I have tried many times to play with the positive real $k$ for the below convergent integral over $\mathbb{R}$ to get it's values , I have got the below nice identity but no way to prove it.
$$\int_{-\infty}^{+\infty} {\exp^{kx^2}(-x^2)}=\frac{2\Gamma(\frac 5 4)}{k^{\frac 1 4}}$$ .
Then my question here is : Any simple way to show that ?
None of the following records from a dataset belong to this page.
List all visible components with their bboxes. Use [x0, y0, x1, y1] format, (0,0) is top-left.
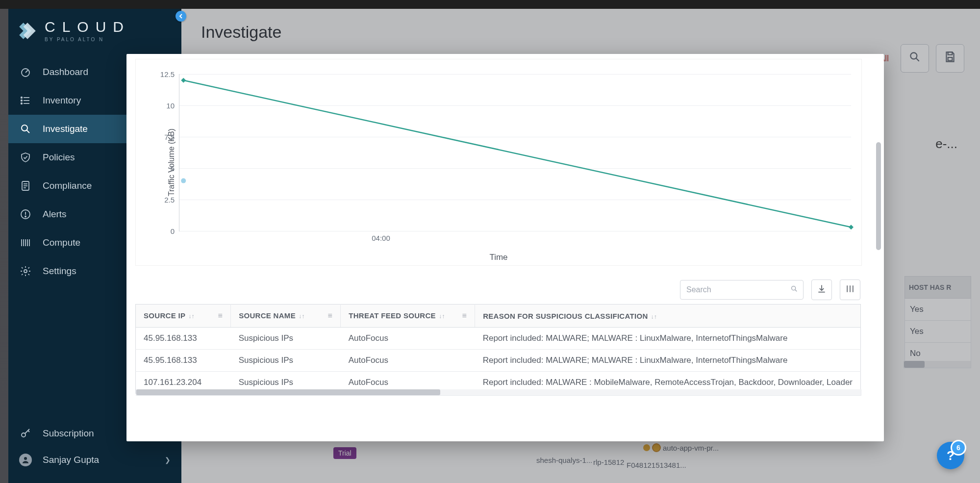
chart-ytick: 12.5 — [160, 70, 175, 78]
table-row[interactable]: 45.95.168.133Suspicious IPsAutoFocusRepo… — [136, 350, 861, 372]
sidebar-user-name: Sanjay Gupta — [43, 455, 99, 465]
modal-vscrollbar[interactable] — [876, 142, 881, 397]
save-icon — [944, 51, 956, 66]
left-gutter — [0, 9, 8, 483]
column-menu-icon[interactable]: ≡ — [462, 311, 467, 320]
svg-point-3 — [21, 97, 23, 99]
svg-point-33 — [792, 286, 796, 290]
chevron-right-icon: ❯ — [165, 456, 171, 464]
svg-point-9 — [22, 125, 27, 131]
header-save-button[interactable] — [936, 44, 964, 73]
sort-icon: ↓↑ — [299, 313, 305, 320]
sidebar-item-label: Compliance — [43, 180, 92, 191]
svg-point-32 — [181, 178, 186, 183]
column-menu-icon[interactable]: ≡ — [218, 311, 223, 320]
list-icon — [19, 94, 32, 107]
table-hscrollbar[interactable] — [136, 389, 861, 396]
sort-icon: ↓↑ — [439, 313, 445, 320]
bg-col-cell: Yes — [905, 321, 971, 343]
window-topbar — [0, 0, 980, 9]
table-row[interactable]: 45.95.168.133Suspicious IPsAutoFocusRepo… — [136, 328, 861, 350]
svg-point-25 — [24, 457, 27, 460]
svg-point-23 — [24, 270, 27, 273]
chart-ytick: 7.5 — [164, 133, 175, 141]
sidebar-item-label: Investigate — [43, 124, 88, 134]
trial-badge: Trial — [333, 447, 356, 459]
svg-marker-31 — [849, 225, 854, 229]
sort-icon: ↓↑ — [188, 313, 195, 320]
svg-point-24 — [22, 433, 25, 437]
svg-point-17 — [25, 216, 26, 217]
table-cell: Report included: MALWARE; MALWARE : Linu… — [475, 328, 861, 350]
gear-icon — [19, 265, 32, 278]
sidebar-user[interactable]: Sanjay Gupta ❯ — [8, 447, 181, 473]
key-icon — [19, 427, 32, 440]
investigate-detail-modal: Traffic Volume (KB) 02.557.51012.504:00 … — [126, 54, 884, 441]
bg-col-cell: Yes — [905, 299, 971, 321]
document-icon — [19, 179, 32, 192]
brand: CLOUD BY PALO ALTO N — [8, 9, 181, 55]
page-title: Investigate — [201, 23, 281, 42]
svg-line-34 — [795, 290, 797, 292]
gauge-icon — [19, 66, 32, 78]
bg-rlp-label: rlp-15812 — [593, 458, 624, 466]
columns-button[interactable] — [840, 280, 860, 300]
help-badge: 6 — [951, 440, 966, 456]
svg-point-26 — [910, 52, 917, 59]
table-cell: 45.95.168.133 — [136, 328, 231, 350]
sidebar-item-label: Dashboard — [43, 67, 88, 77]
brand-subtitle: BY PALO ALTO N — [45, 37, 130, 42]
download-button[interactable] — [811, 280, 832, 300]
table-cell: 45.95.168.133 — [136, 350, 231, 372]
background-truncated-label: e-... — [935, 136, 957, 152]
search-icon — [908, 51, 921, 66]
chart-plot-area: 02.557.51012.504:00 — [179, 74, 851, 231]
table-cell: Suspicious IPs — [231, 328, 341, 350]
svg-line-27 — [916, 58, 919, 61]
table-search-input[interactable] — [685, 285, 790, 295]
col-header-source-name[interactable]: SOURCE NAME↓↑ ≡ — [231, 305, 341, 328]
table-cell: AutoFocus — [341, 328, 475, 350]
svg-rect-29 — [948, 57, 953, 61]
chart-ytick: 2.5 — [164, 196, 175, 204]
status-dot-icon — [643, 444, 650, 451]
svg-rect-28 — [948, 52, 953, 54]
sidebar-item-label: Policies — [43, 152, 75, 163]
sidebar-item-label: Inventory — [43, 95, 81, 106]
col-header-source-ip[interactable]: SOURCE IP↓↑ ≡ — [136, 305, 231, 328]
table-cell: AutoFocus — [341, 350, 475, 372]
status-dot-icon — [652, 443, 661, 452]
brand-logo-icon — [17, 21, 38, 41]
sidebar-item-label: Alerts — [43, 209, 67, 220]
svg-point-7 — [21, 103, 23, 104]
traffic-chart: Traffic Volume (KB) 02.557.51012.504:00 … — [135, 59, 862, 266]
background-hscrollbar[interactable] — [904, 361, 971, 368]
bg-col-header: HOST HAS R — [905, 276, 971, 299]
shield-check-icon — [19, 151, 32, 164]
bg-fnum-label: F048121513481... — [627, 461, 686, 469]
bg-shesh-label: shesh-qualys-1... — [536, 456, 592, 464]
chart-ytick: 10 — [166, 102, 175, 110]
svg-point-5 — [21, 100, 23, 102]
brand-title: CLOUD — [45, 20, 130, 34]
col-header-threat-feed[interactable]: THREAT FEED SOURCE↓↑ ≡ — [341, 305, 475, 328]
chart-x-axis-label: Time — [489, 253, 507, 262]
sidebar-collapse-toggle[interactable] — [176, 11, 186, 22]
bg-auto-app-label: auto-app-vm-pr... — [663, 444, 719, 452]
sidebar-item-label: Settings — [43, 266, 76, 277]
table-search[interactable] — [680, 280, 804, 300]
column-menu-icon[interactable]: ≡ — [328, 311, 333, 320]
header-search-button[interactable] — [901, 44, 929, 73]
search-icon — [790, 285, 798, 295]
sidebar-subscription-label: Subscription — [43, 428, 94, 439]
avatar-icon — [19, 454, 32, 466]
columns-icon — [845, 284, 855, 296]
table-header-row: SOURCE IP↓↑ ≡ SOURCE NAME↓↑ ≡ THREAT FEE… — [136, 305, 861, 328]
chart-ytick: 5 — [171, 164, 175, 173]
col-header-reason[interactable]: REASON FOR SUSPICIOUS CLASSIFICATION↓↑ — [475, 305, 861, 328]
results-table: SOURCE IP↓↑ ≡ SOURCE NAME↓↑ ≡ THREAT FEE… — [135, 304, 861, 394]
sidebar-item-label: Compute — [43, 237, 80, 248]
help-button[interactable]: ? 6 — [937, 442, 964, 469]
svg-marker-30 — [181, 78, 186, 83]
alert-icon — [19, 208, 32, 221]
The notation is a bit confusing, but I think what you need is
$$ \int_{-\infty}^{+\infty} \left[\exp(-x^2) \right]^{k x^2}{\rm d}x = \int_{-\infty}^{+\infty} \exp(- kx^4) {\rm d}x = 2 \int_{0}^{+\infty} \exp(- kx^4) {\rm d}x $$
To solve that one call $u = k x^4$, so that ${\rm d}u = x^{3}{\rm d}x = k [(u/k)^{1/4}]^3{\rm d}x = k u^{3/4} k^{-3/4}{\rm d}x = k^{1/4}u^{3/4}{\rm d}x $, so the integral becomes
$$ \int_{0}^{+\infty} \exp(- kx^4) {\rm d}x = k^{-1/4}\int_{0}^{+\infty}u^{-3/4}e^{-u}{\rm d}u $$
Can you take it from here?